WATER HANDLING IN THE RAT JEJUNUM - EFFECTS OF ACIDIFICATION OF THE MEDIUM

The minute-by-minute net water movement (J(w)) in the rat jejunum was studied in relation to the diffusive water (P(w)) and mannitol (P(s)) permeabilities with the following results. (a) J(w) was a linear function of the applied hydrostatic and osmotic transepithelial gradients (hydrostatic permeability coefficient, P(hydr) = 0.052 +/- 0.011 cm s-1; osmotic permeability coefficient, P(osm) = 0.0069 +/- 0.0014 cm s-1. (b) A fraction of this absorptive J(w) (transport-associated J(w), J(wt) = 0.086 +/- 0.024-mu-l min-1 cm-2 was independent of the presence of any osmotic, hydrostatic or chemical gradient. (c) In the absence of Na+, J(wt) was not significantly different from zero and there was an increase in P(hydr) but no change in P(osm). (d) In the presence of a hydrostatic gradient (10 cm H2O, mucosal side), acidification of the medium (95% CO2 bubbling, pH 6.2) simultaneously and reversibly increased J(w) and decreased P(w). (e) When an osmotic gradient was present (40 mM polyethyleneglycol on the serosal side) a net increase in J(w) was observed.
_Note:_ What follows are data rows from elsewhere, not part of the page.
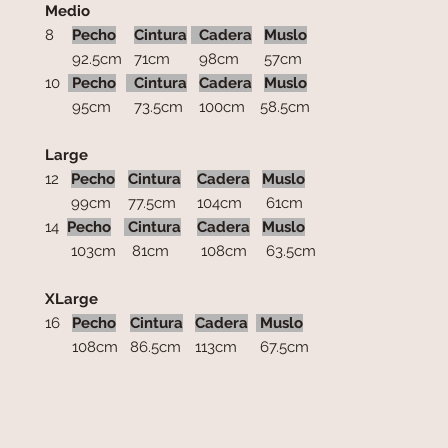
Medio
8
Pecho
Cintura
Cadera
Muslo
92.5cm
71cm
98cm
57cm
10
Pecho
Cintura
Cadera
Muslo
95cm
73.5cm
100cm
58.5cm
Large
12
Pecho
Cintura
Cadera
Muslo
99cm
77.5cm
104cm
61cm
14
Pecho
Cintura
Cadera
Muslo
103cm
81cm
108cm
63.5cm
XLarge
16
Pecho
Cintura
Cadera
Muslo
108cm
86.5cm
113cm
67.5cm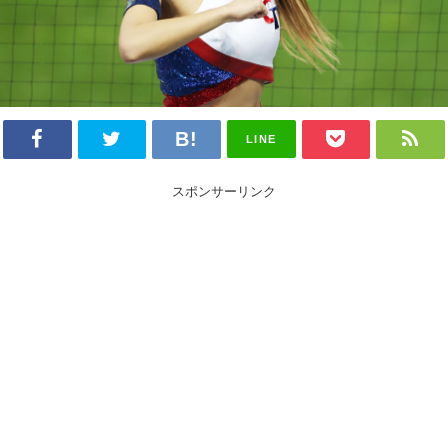
LINE
スポンサーリンク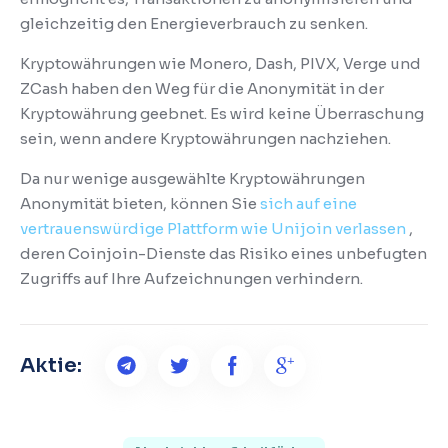
gleichzeitig den Energieverbrauch zu senken.
Kryptowährungen wie Monero, Dash, PIVX, Verge und
ZCash haben den Weg für die Anonymität in der
Kryptowährung geebnet.
Es wird keine Überraschung
sein, wenn andere Kryptowährungen nachziehen.
Da nur wenige ausgewählte Kryptowährungen
Anonymität bieten, können Sie
sich auf eine
vertrauenswürdige Plattform wie Unijoin verlassen
,
deren Coinjoin-Dienste das Risiko eines unbefugten
Zugriffs auf Ihre Aufzeichnungen verhindern.
Aktie: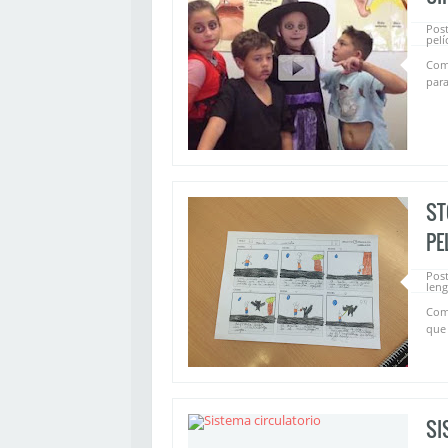
Pos
pelí
Como
para
ST
PE
Pos
len
Com
que 
SI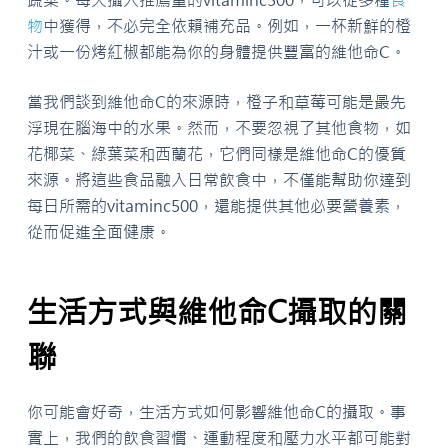
物
中獲得，不必完全依賴補充品。例如，一杯新鮮的橙
汁或一份烤紅椒都能為你的身體提供豐富的維他命C。
當我們談到維他命C的來源時，橙子和草莓可能是最先
浮現在腦海中的水果。然而，不要忽視了其他食物，如
花椰菜、綠葉菜和西蘭花，它們同樣是維他命C的優質
來源。將這些食品融入日常飲食中，不僅能幫助你達到
每日所需的vitaminc500，還能提供其他必要營養素，
從而促進全面健康。
生活方式與維他命C攝取的關
聯
你可能會好奇，生活方式如何影響維他命C的攝取。事
實上，我們的飲食習慣、運動程度和壓力水平都可能對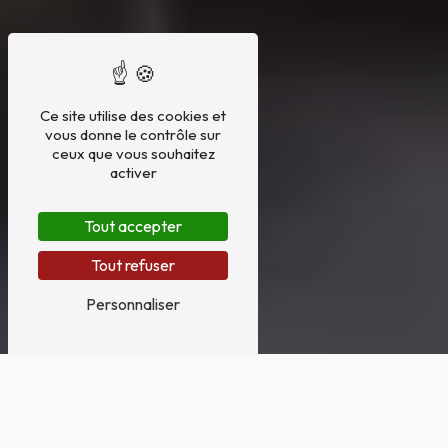
Ce site utilise des cookies et
vous donne le contrôle sur
ceux que vous souhaitez
activer
Tout accepter
Tout refuser
Personnaliser
FUNÉRARIUM PRÈS DE BRY- SUR-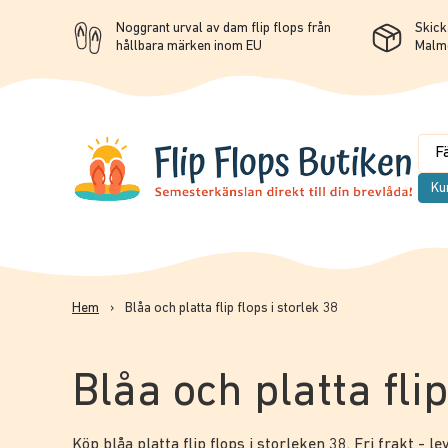
Noggrant urval av dam flip flops från
Skicka
hållbara märken inom EU
Malm
Ku
Hem
›
Blåa och platta flip flops i storlek 38
Blåa och platta flip
Köp blåa platta flip flops i storleken 38. Fri frakt - l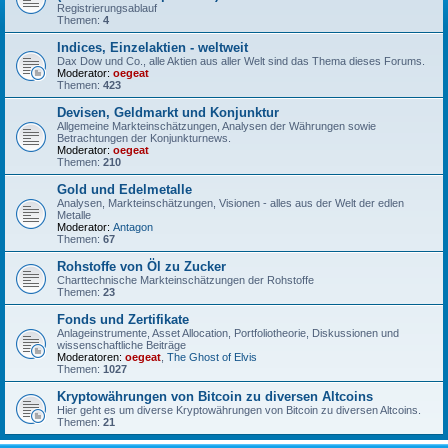
Registrierungsablauf
Themen:
4
Indices, Einzelaktien - weltweit
Dax Dow und Co., alle Aktien aus aller Welt sind das Thema dieses Forums.
Moderator:
oegeat
Themen:
423
Devisen, Geldmarkt und Konjunktur
Allgemeine Markteinschätzungen, Analysen der Währungen sowie
Betrachtungen der Konjunkturnews.
Moderator:
oegeat
Themen:
210
Gold und Edelmetalle
Analysen, Markteinschätzungen, Visionen - alles aus der Welt der edlen
Metalle
Moderator:
Antagon
Themen:
67
Rohstoffe von Öl zu Zucker
Charttechnische Markteinschätzungen der Rohstoffe
Themen:
23
Fonds und Zertifikate
Anlageinstrumente, Asset Allocation, Portfoliotheorie, Diskussionen und
wissenschaftliche Beiträge
Moderatoren:
oegeat
,
The Ghost of Elvis
Themen:
1027
Kryptowährungen von Bitcoin zu diversen Altcoins
Hier geht es um diverse Kryptowährungen von Bitcoin zu diversen Altcoins.
Themen:
21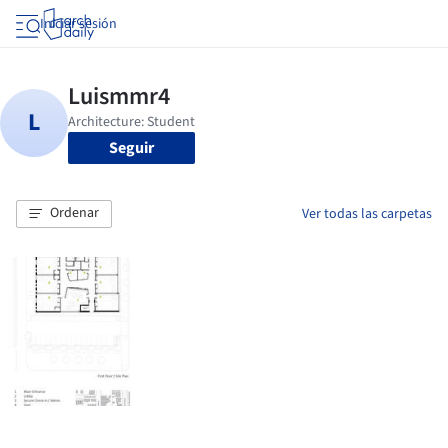
Iniciar sesión
Seguir
Ordenar
Ver todas las carpetas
CO2 bubbling in these conditions reversibly reduced J(w) while increasing P(s). (f) These effects were not observed when the serosal or mucosal pH was reduced in the presence of a nonpermeant buffer (HEPES/TRIS; MES/TRIS). If we accept that P(s) is a good marker of paracellular movements and that P(w) mainly reflects transcellular water movements, we may conclude that acidification of the medium, in the presence of bicarbonate, modifies both paracellular and transcellular routes. The experimental evidence indicates that an increase in proton concentration opens the paracellular pathway and probably has a blocking effect on a transcellular route.